## How to complete this task
From the first line down to the line containing "Adding advanced filter", print the records below exactly, leaving every picture out.

## Input

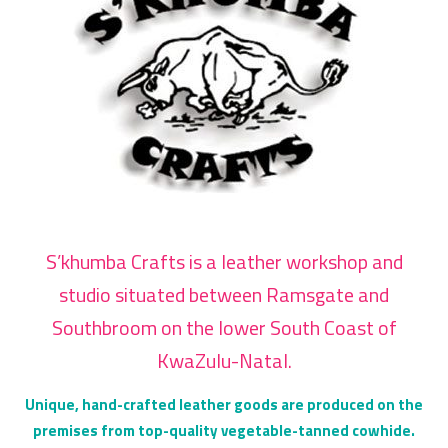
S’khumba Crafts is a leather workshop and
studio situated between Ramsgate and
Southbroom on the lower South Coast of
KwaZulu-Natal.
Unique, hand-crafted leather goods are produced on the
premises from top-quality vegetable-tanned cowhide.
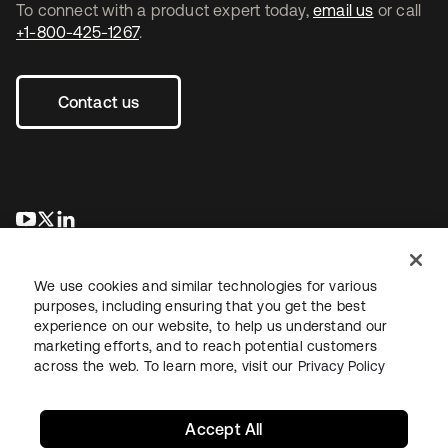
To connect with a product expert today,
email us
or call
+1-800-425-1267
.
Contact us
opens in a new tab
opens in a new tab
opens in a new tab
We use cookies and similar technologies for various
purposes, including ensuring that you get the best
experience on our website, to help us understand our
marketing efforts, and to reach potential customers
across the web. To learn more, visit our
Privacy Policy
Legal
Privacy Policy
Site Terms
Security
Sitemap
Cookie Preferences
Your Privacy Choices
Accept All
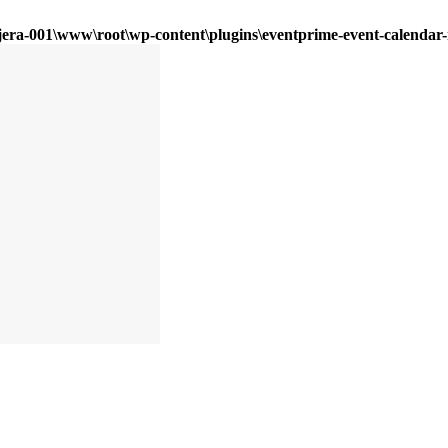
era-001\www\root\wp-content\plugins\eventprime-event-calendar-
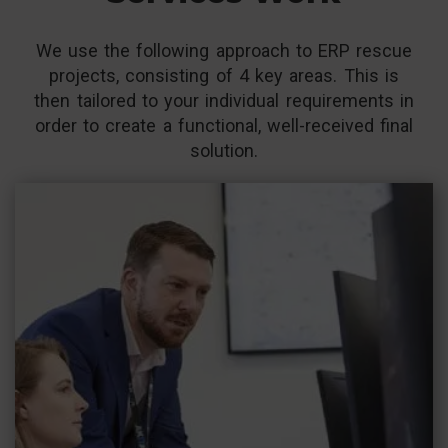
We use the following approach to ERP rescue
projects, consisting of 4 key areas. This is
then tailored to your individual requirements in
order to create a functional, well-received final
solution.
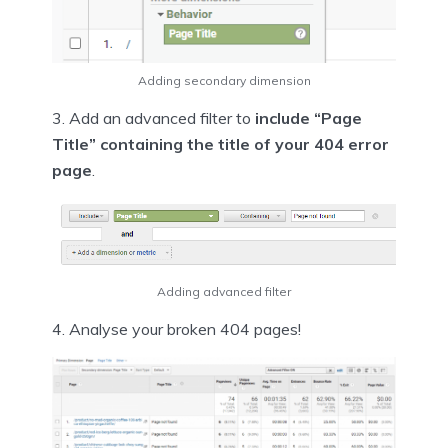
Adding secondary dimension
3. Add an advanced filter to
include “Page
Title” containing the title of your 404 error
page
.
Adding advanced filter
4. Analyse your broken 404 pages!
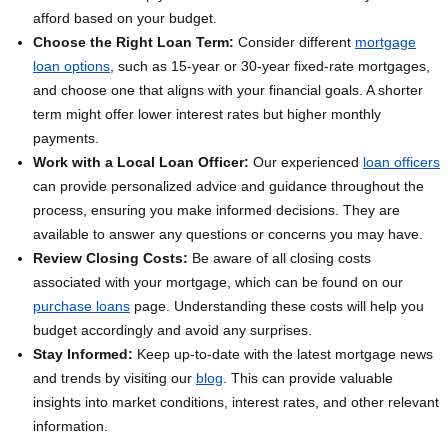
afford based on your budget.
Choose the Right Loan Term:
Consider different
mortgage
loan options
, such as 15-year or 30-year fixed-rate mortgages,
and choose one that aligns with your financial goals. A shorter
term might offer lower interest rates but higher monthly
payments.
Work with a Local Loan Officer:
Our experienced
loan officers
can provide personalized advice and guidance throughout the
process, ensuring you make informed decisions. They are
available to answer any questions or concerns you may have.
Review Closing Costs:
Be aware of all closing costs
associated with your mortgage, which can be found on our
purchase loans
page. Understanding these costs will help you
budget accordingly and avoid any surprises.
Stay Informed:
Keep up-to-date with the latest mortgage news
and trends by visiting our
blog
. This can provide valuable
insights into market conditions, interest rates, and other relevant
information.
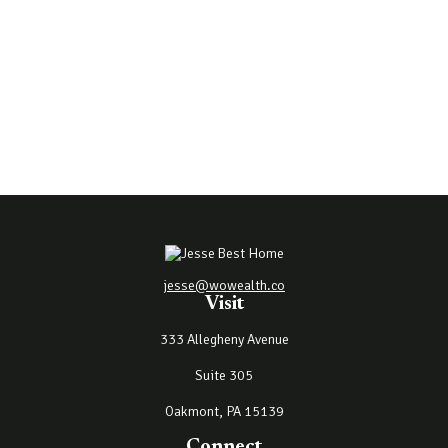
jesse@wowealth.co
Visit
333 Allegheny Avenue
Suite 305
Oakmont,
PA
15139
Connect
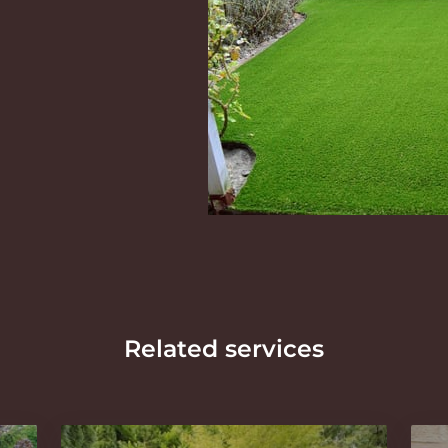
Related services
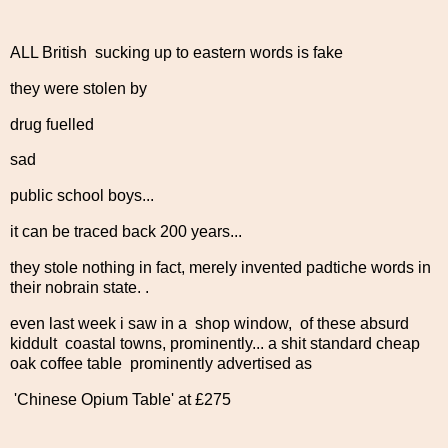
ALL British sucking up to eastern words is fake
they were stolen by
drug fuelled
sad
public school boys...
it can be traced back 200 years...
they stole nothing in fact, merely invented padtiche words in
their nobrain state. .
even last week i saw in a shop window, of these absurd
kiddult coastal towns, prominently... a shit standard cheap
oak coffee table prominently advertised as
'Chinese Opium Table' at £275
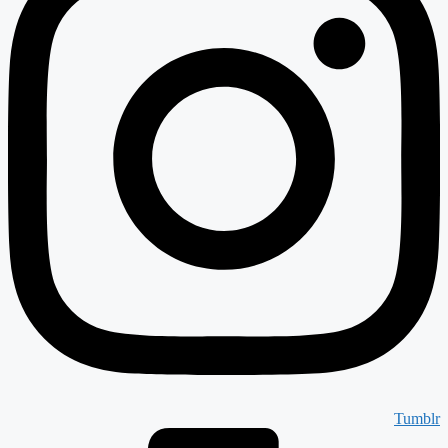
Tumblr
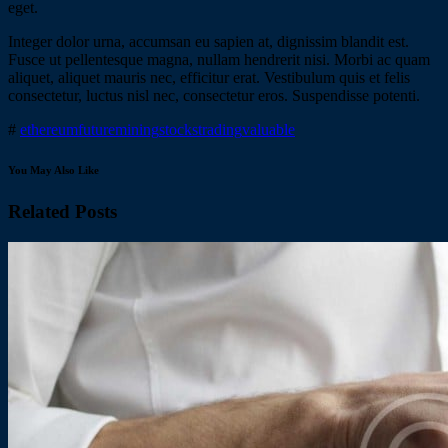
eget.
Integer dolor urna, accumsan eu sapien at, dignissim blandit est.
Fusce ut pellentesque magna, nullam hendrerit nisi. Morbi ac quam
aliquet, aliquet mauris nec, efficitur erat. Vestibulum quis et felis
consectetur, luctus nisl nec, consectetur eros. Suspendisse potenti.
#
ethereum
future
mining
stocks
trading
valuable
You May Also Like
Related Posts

## Solution below
S’khumba Crafts is a leather workshop and
studio situated between Ramsgate and
Southbroom on the lower South Coast of
KwaZulu-Natal.
Unique, hand-crafted leather goods are produced on the
premises from top-quality vegetable-tanned cowhide.
To connect with a product expert today,
email us
or call
+1-800-425-1267
.
Contact us
opens in a new tab
opens in a new tab
opens in a new tab
We use cookies and similar technologies for various
purposes, including ensuring that you get the best
experience on our website, to help us understand our
marketing efforts, and to reach potential customers
across the web. To learn more, visit our
Privacy Policy
Legal
Privacy Policy
Site Terms
Security
Sitemap
Cookie Preferences
Your Privacy Choices
Accept All
era-001\www\root\wp-content\plugins\eventprime-event-calendar-
We use the following approach to ERP rescue
projects, consisting of 4 key areas. This is
then tailored to your individual requirements in
order to create a functional, well-received final
solution.
Adding secondary dimension
3. Add an advanced filter to
include “Page
Title” containing the title of your 404 error
page
.
Adding advanced filter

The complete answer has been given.